Editorial: Can we be frank?
In the aftermath of the did he/didn’t he resign fallout regarding Mammoth Unified School District Superintendent Frank Romero, one interesting discrepancy was pointed out to me in the case as presented.
In the story which appeared in the Fifty Center, Romero said he denied talking to anyone about a possible resignation.
This contradicts the statements of several people, including Mammoth Education Association (MEA) Union President Jeanne Oakeshott. In a Sept. 24 email to her union colleagues, Oakeshott wrote: “It has been brought to my attention that there has been some kind of problem between the MUSD School Board and our superintendent/principal, Dr. Frank Romero, and he has said he is resigning. I spoke to him personally and he would not go into the details of the conflict. He has said that he feels he has no choice but to resign.”
When The Sheet asked Romero about the discrepancy inherent in his statement to the press in relation to emails (such as Oakeshott’s) which went around asserting he was planning to resign, Romero said, “A number of emails came across my desk. None of them were true.”
He stood by his statement in the paper.
Which would appear to indicate he’s calling Oakeshott a liar.
Furthermore, Romero said he did not canvass people in an effort to seek a longer-term contract (his current two year contract comes up for review in January and expires in June).
Romero said he had envisioned staying in Mammoth for anywhere between 5 and 10 years, but did not consider Mammoth a “last stop.”
In regard to the resignation debacle, Romero said, “It’s one thing to talk about it [submitting a resignation] and another thing to do it. That’s not a good way to build a relationship with a [School] Board … but I don’t see it as such a big deal.”
“The kids are the only thing that I focus on. I’m not thinking about myself.” Romero added that by serving as Elementary School Principal in addition to his job as Superintendent, this allowed the District to avoid layoffs and save two teaching positions.
When The Sheet contacted Oakeshott for a response, the following is what she had to say: “I really don’t care about who told whom what and when about Frank resigning. This is not the ‘big news’ in my opinion. Like you quoted me saying in your paper, I think our focus should be on how we are going to save our schools during the next horrendous round of [budget] cuts.”
Which is a fair point, but if the Superintendent of Schools has a problem telling the truth, what kind of example does that set for staff as well as students?

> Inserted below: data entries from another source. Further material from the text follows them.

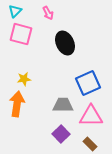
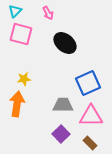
black ellipse: rotated 25 degrees counterclockwise
brown rectangle: moved 1 px up
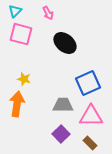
yellow star: rotated 24 degrees clockwise
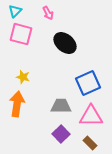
yellow star: moved 1 px left, 2 px up
gray trapezoid: moved 2 px left, 1 px down
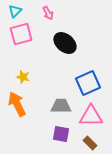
pink square: rotated 30 degrees counterclockwise
orange arrow: rotated 35 degrees counterclockwise
purple square: rotated 36 degrees counterclockwise
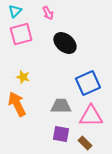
brown rectangle: moved 5 px left
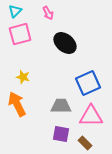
pink square: moved 1 px left
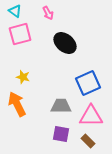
cyan triangle: rotated 40 degrees counterclockwise
brown rectangle: moved 3 px right, 2 px up
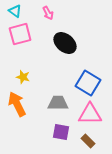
blue square: rotated 35 degrees counterclockwise
gray trapezoid: moved 3 px left, 3 px up
pink triangle: moved 1 px left, 2 px up
purple square: moved 2 px up
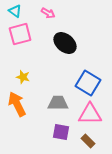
pink arrow: rotated 32 degrees counterclockwise
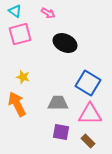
black ellipse: rotated 15 degrees counterclockwise
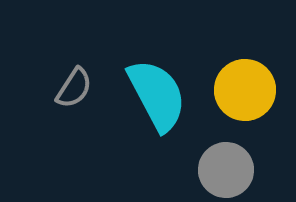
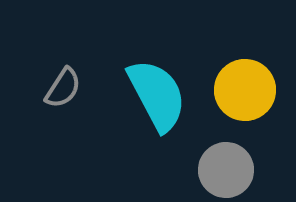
gray semicircle: moved 11 px left
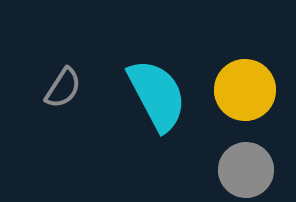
gray circle: moved 20 px right
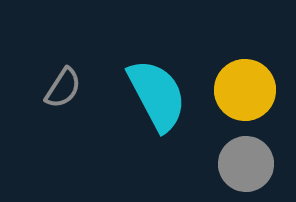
gray circle: moved 6 px up
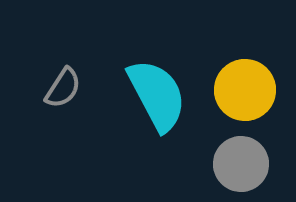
gray circle: moved 5 px left
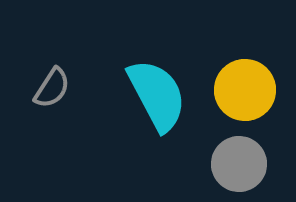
gray semicircle: moved 11 px left
gray circle: moved 2 px left
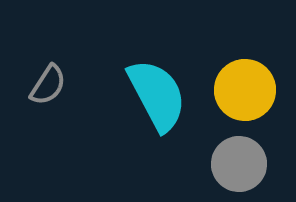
gray semicircle: moved 4 px left, 3 px up
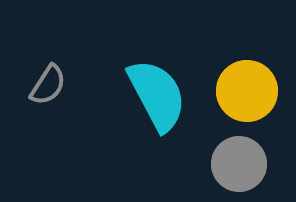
yellow circle: moved 2 px right, 1 px down
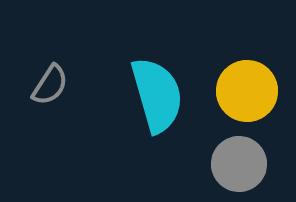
gray semicircle: moved 2 px right
cyan semicircle: rotated 12 degrees clockwise
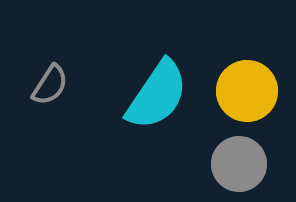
cyan semicircle: rotated 50 degrees clockwise
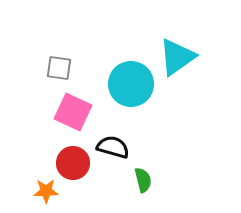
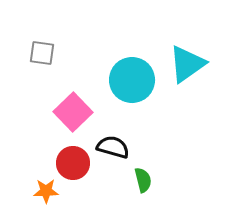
cyan triangle: moved 10 px right, 7 px down
gray square: moved 17 px left, 15 px up
cyan circle: moved 1 px right, 4 px up
pink square: rotated 21 degrees clockwise
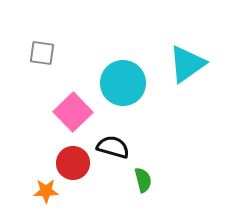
cyan circle: moved 9 px left, 3 px down
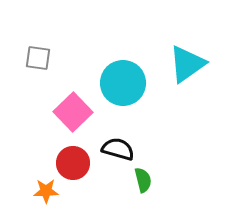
gray square: moved 4 px left, 5 px down
black semicircle: moved 5 px right, 2 px down
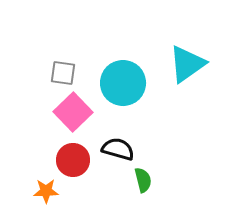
gray square: moved 25 px right, 15 px down
red circle: moved 3 px up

Kathy Cage, who has two children in the school district, said that Romero told her he’d submitted his resignation, and said he told her right away because ‘I don’t want you to hear it from someplace else.’ If it’s a question of he said/she said, Cage said she’d put her “credibility on the line for this one.”
Claire Roy said the main reason she removed her daughter Allison from Mammoth High School after her sophomore year was because of the poor leadership at the school’s administrative level.

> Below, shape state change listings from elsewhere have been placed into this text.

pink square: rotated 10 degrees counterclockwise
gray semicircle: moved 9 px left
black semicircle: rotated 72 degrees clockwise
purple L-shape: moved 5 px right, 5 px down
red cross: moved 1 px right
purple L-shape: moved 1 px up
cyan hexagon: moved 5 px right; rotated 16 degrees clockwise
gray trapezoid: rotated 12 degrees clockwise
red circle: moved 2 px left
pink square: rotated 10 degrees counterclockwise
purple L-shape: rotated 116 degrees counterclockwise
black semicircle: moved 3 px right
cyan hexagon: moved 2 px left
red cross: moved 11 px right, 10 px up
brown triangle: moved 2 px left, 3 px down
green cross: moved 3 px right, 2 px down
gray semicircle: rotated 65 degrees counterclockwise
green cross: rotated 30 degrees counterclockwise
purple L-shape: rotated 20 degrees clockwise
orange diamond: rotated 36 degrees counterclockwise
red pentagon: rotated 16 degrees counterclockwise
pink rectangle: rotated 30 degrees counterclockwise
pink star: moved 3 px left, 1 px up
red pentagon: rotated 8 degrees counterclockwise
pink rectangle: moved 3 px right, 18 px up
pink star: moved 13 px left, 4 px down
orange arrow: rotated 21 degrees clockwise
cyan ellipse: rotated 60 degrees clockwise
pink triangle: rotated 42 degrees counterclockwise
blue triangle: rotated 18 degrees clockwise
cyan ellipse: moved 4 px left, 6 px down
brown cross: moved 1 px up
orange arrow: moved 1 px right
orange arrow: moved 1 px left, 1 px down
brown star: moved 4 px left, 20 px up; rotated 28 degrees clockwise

At the beginning of the current school year, Roy said she was approached by parents who had students at the high school who were similarly dissatisfied with that same poor leadership. These parents asked Roy if she would talk to Frank Romero on their behalf.

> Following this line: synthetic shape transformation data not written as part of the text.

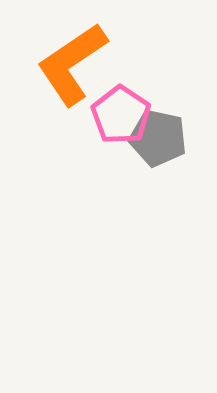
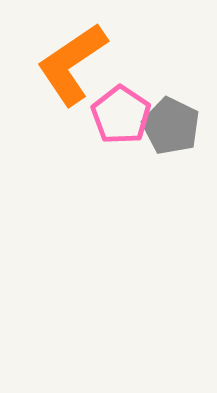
gray pentagon: moved 13 px right, 12 px up; rotated 14 degrees clockwise
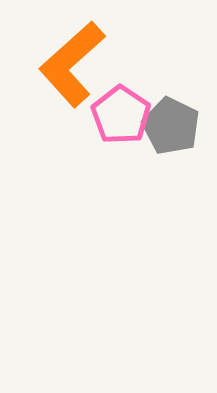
orange L-shape: rotated 8 degrees counterclockwise
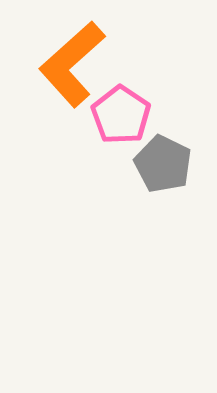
gray pentagon: moved 8 px left, 38 px down
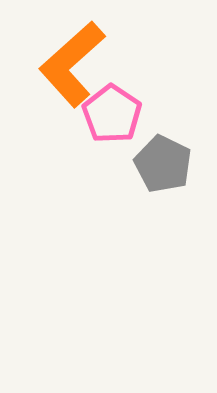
pink pentagon: moved 9 px left, 1 px up
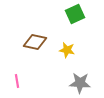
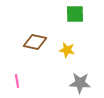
green square: rotated 24 degrees clockwise
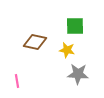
green square: moved 12 px down
gray star: moved 2 px left, 9 px up
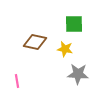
green square: moved 1 px left, 2 px up
yellow star: moved 2 px left, 1 px up
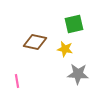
green square: rotated 12 degrees counterclockwise
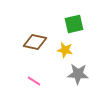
yellow star: moved 1 px down
pink line: moved 17 px right; rotated 48 degrees counterclockwise
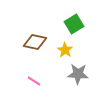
green square: rotated 18 degrees counterclockwise
yellow star: rotated 21 degrees clockwise
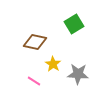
yellow star: moved 12 px left, 14 px down
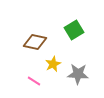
green square: moved 6 px down
yellow star: rotated 14 degrees clockwise
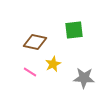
green square: rotated 24 degrees clockwise
gray star: moved 6 px right, 4 px down
pink line: moved 4 px left, 9 px up
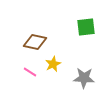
green square: moved 12 px right, 3 px up
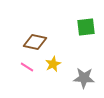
pink line: moved 3 px left, 5 px up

But according to Roy, when she talked to a few friends about her intentions of going in to inform Romero of the dissatisfaction of parents, teachers and coaches alike, they stated that they had already talked to Romero. To each, he gave the same response, which was a variation on the following: I’m so glad you came in to talk to me. You’re the first person who’s come in to talk to me about the problems at the high school.
All Roy could think was, each one was the first?
“It again reminded me of why I had removed Allison from the high school. The education my children received in the Mammoth Elementary and Mammoth Middle schools here was award-winning. But that was due to the incredible leadership they had at those schools. Most of the teachers at the high school are incredible, but this newest ‘leadership’ and the reaction of the superintendent was a sign to me that MHS was continuing on a slippery slope of department fragmentation, lack of options, and lack of school pride. I didn’t bother to schedule a meeting with Romero after that.”